▶ _ACTIVITY_
Lines with "History": pull these out of the listing below.

***** DATA SUPPLIED

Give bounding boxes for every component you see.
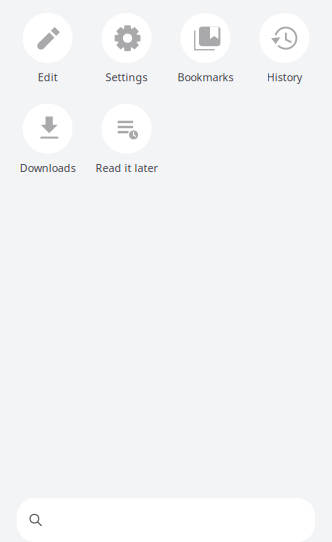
staticText: History (267, 70, 302, 84)
button[interactable]: Downloads (8, 104, 87, 175)
button[interactable]: Bookmarks (166, 13, 245, 84)
staticText: Read it later (96, 161, 158, 175)
staticText: Settings (106, 70, 148, 84)
staticText: Edit (38, 70, 58, 84)
staticText: Bookmarks (177, 70, 233, 84)
button[interactable]: Read it later (87, 104, 166, 175)
button[interactable]: Search (17, 498, 315, 542)
button[interactable]: Edit (8, 13, 87, 84)
button[interactable]: History (245, 13, 324, 84)
button[interactable]: Settings (87, 13, 166, 84)
staticText: Downloads (20, 161, 76, 175)
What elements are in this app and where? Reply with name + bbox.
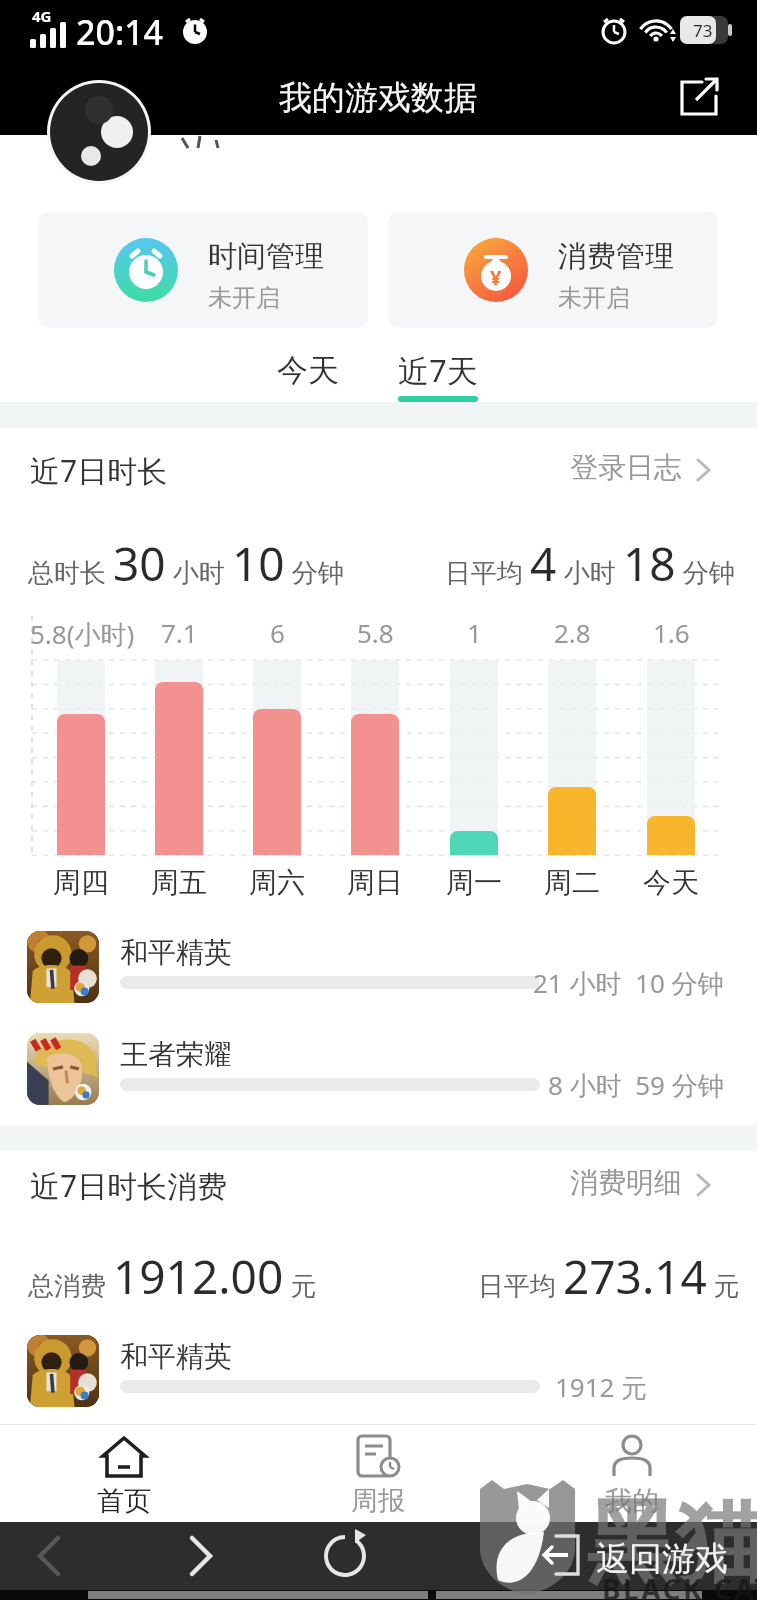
staticText: 周二 [544,865,600,900]
button[interactable]: 消费明细 [570,1160,730,1200]
staticText: 未开启 [208,283,280,313]
staticText: 1912.00 [113,1245,284,1308]
staticText: 消费明细 [570,1165,682,1200]
staticText: 登录日志 [570,450,682,485]
staticText: 王者荣耀 [120,1037,232,1072]
staticText: 时间管理 [208,238,324,275]
staticText: 元 [284,1267,317,1303]
button[interactable]: 和平精英 [0,925,757,1025]
button[interactable]: 周报 [318,1426,438,1522]
staticText: 5.8 [357,615,394,649]
staticText: 总消费 [28,1267,113,1303]
button[interactable]: 近7天 [388,340,488,400]
staticText: 周日 [347,865,403,900]
staticText: 消费管理 [558,238,674,275]
staticText: 73 [693,19,713,42]
button[interactable] [170,1530,230,1582]
staticText: 我的游戏数据 [279,77,477,119]
staticText: 18 [623,532,676,595]
button[interactable]: 登录日志 [570,445,730,485]
staticText: 21 小时 10 分钟 [533,965,724,1001]
staticText: 和平精英 [120,1339,232,1374]
button[interactable]: 我的 [572,1426,692,1522]
staticText: 周四 [53,865,109,900]
staticText: 1912 元 [555,1369,648,1405]
staticText: 5.8(小时) [30,616,135,652]
staticText: 20:14 [76,9,164,55]
staticText: 2.8 [554,615,591,649]
staticText: 10 [232,532,285,595]
staticText: 周报 [351,1484,405,1518]
staticText: 近7日时长消费 [30,1165,228,1206]
staticText: 4G [32,6,52,26]
button[interactable] [520,1524,750,1588]
button[interactable]: ¥ [388,212,718,328]
staticText: 6 [270,615,285,649]
staticText: 周六 [249,865,305,900]
button[interactable]: 时间管理 [38,212,368,328]
staticText: 日平均 [478,1267,563,1303]
staticText: 7.1 [161,615,198,649]
button[interactable] [20,1530,80,1582]
staticText: 1.6 [653,615,690,649]
staticText: 元 [707,1267,740,1303]
staticText: 273.14 [563,1245,707,1308]
staticText: 8 小时 59 分钟 [548,1067,724,1103]
staticText: 小时 [557,554,623,590]
staticText: 分钟 [676,554,735,590]
staticText: 近7天 [398,349,478,391]
staticText: 和平精英 [120,935,232,970]
staticText: 黑猫 [586,1486,757,1599]
staticText: BLACK CAT [602,1570,757,1600]
staticText: 总时长 [28,554,113,590]
staticText: 1 [467,615,482,649]
staticText: 日平均 [445,554,530,590]
staticText: 首页 [97,1484,151,1518]
staticText: 今天 [277,351,339,390]
staticText: 30 [113,532,166,595]
staticText: 周一 [446,865,502,900]
button[interactable]: 王者荣耀 [0,1025,757,1125]
button[interactable] [316,1528,376,1584]
button[interactable]: 首页 [64,1426,184,1522]
staticText: 周五 [151,865,207,900]
staticText: 4 [530,532,557,595]
button[interactable]: 今天 [258,340,358,400]
staticText: 今天 [643,865,699,900]
staticText: 返回游戏 [596,1538,728,1580]
staticText: 未开启 [558,283,630,313]
staticText: 分钟 [285,554,344,590]
button[interactable]: 和平精英 [0,1330,757,1426]
staticText: 我的 [605,1484,659,1518]
staticText: 小时 [166,554,232,590]
button[interactable] [672,74,728,124]
staticText: 近7日时长 [30,450,168,491]
staticText: ¥ [490,264,502,290]
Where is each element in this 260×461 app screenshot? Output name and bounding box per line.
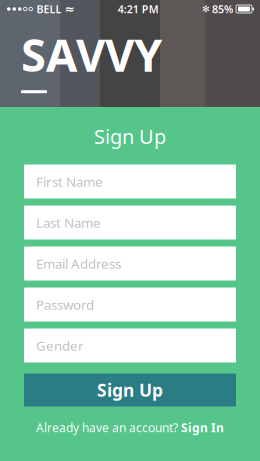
staticText: Sign Up <box>94 123 166 150</box>
staticText: BELL <box>36 2 62 16</box>
staticText: Email Address <box>36 255 121 272</box>
button[interactable]: Sign Up <box>24 374 236 407</box>
staticText: Sign Up <box>97 379 163 402</box>
staticText: SAVVY <box>21 24 162 84</box>
staticText: Gender <box>36 337 84 354</box>
staticText: 85% <box>212 2 233 16</box>
staticText: ≈ <box>64 2 74 16</box>
staticText: ✻ <box>202 4 210 14</box>
staticText: Sign In <box>181 420 224 436</box>
staticText: First Name <box>36 173 103 190</box>
staticText: Password <box>36 296 94 313</box>
button[interactable]: Already have an account? <box>24 417 236 439</box>
staticText: Last Name <box>36 214 101 231</box>
staticText: 4:21 PM <box>118 2 159 16</box>
staticText: Already have an account? <box>36 420 178 436</box>
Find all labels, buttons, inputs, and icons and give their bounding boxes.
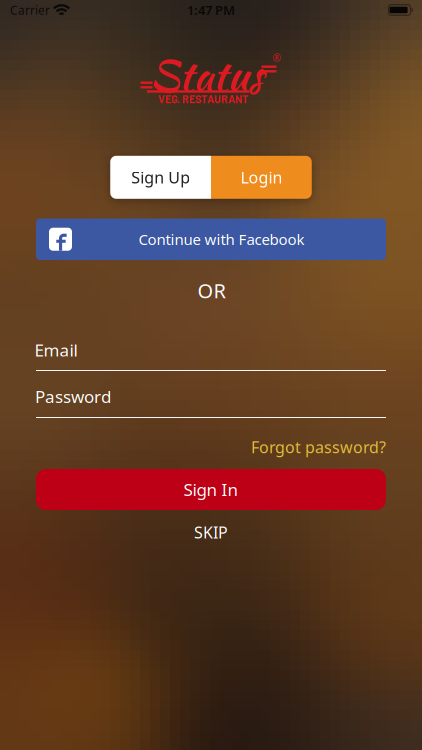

**********

▶ _RESULT OF THIS TASK_
staticText: History (267, 70, 302, 84)
button[interactable]: History (245, 13, 324, 84)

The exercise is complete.